Cisco is also enhancing its flagship Jabber Presence engine and Instant Messaging Application with full access from mobile devices and a new SDK that allows it to be enabled from browser based apps. Cisco will also support developers with its Jabber Developer Program.

While Cisco has offered Presence and Instant Messaging for several years (WebEx Connect), it is now positioning the Jabber brand as the main desktop and mobile client tool for Presence, IM and access to WebEx, Voice and video sessions.

Aragon Research feels that Presence is critical to connecting people for collaboration and for speeding up business processes and work in general. Mobile presence is also a growing area of interest and need for enterprises.

Planning Assumption: By YE 2015, a majority of commercial Presence Engines will be based on the XMPP protocol.

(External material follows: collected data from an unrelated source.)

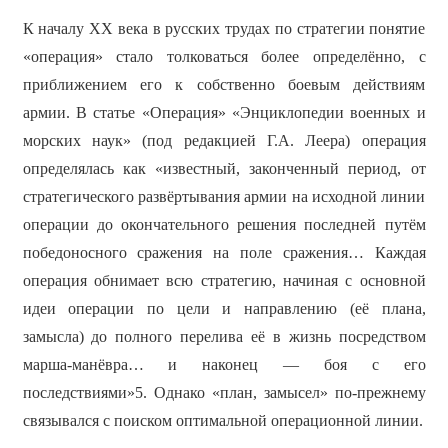
К началу ХХ века в русских трудах по стратегии понятие
«операция» стало толковаться более определённо, с
приближением его к собственно боевым действиям
армии. В статье «Операция» «Энциклопедии военных и
морских наук» (под редакцией Г.А. Леера) операция
определялась как «известный, законченный период, от
стратегического развёртывания армии на исходной линии
операции до окончательного решения последней путём
победоносного сражения на поле сражения… Каждая
операция обнимает всю стратегию, начиная с основной
идеи операции по цели и направлению (её плана,
замысла) до полного перелива её в жизнь посредством
марша-манёвра… и наконец — боя с его
последствиями»5. Однако «план, замысел» по-прежнему
связывался с поиском оптимальной операционной линии.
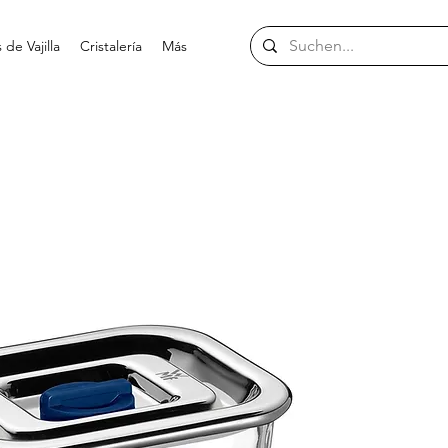
de Vajilla
Cristalería
Más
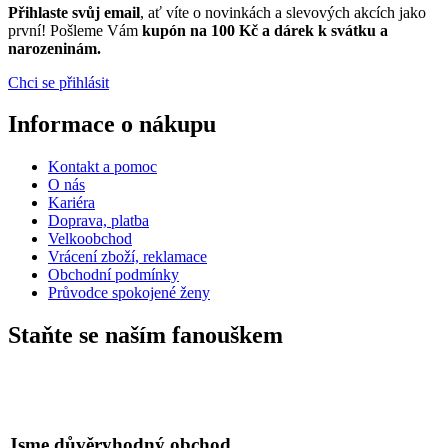
Přihlaste svůj email
, ať víte o novinkách a slevových akcích jako
první! Pošleme Vám
kupón na 100 Kč a dárek k svátku a
narozeninám.
Chci se přihlásit
Informace o nákupu
Kontakt a pomoc
O nás
Kariéra
Doprava, platba
Velkoobchod
Vrácení zboží, reklamace
Obchodní podmínky
Průvodce spokojené ženy
Staňte se naším fanouškem
Jsme důvěryhodný obchod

Looking at its combined offerings (Jabber, WebEx, Quad and its Telepresence (Video) capability), Cisco is positioned to take on Microsoft, IBM and Google in enterprise Collaboration, either in the Cloud or on-premise.

Given the amount of money enterprises pay to Microsoft and others for workplace software, Cisco’s collaboration platform now offers enterprises a compelling alternative.

Aragon Advisory: Enterprises need to begin looking at their collaboration and communication needs strategically, and that should include Video as well as Enterprise Social Networking.

Enterprises should evaluate Cisco as a Collaboration supplier.

Developers should evaluate using the Jabber SDK.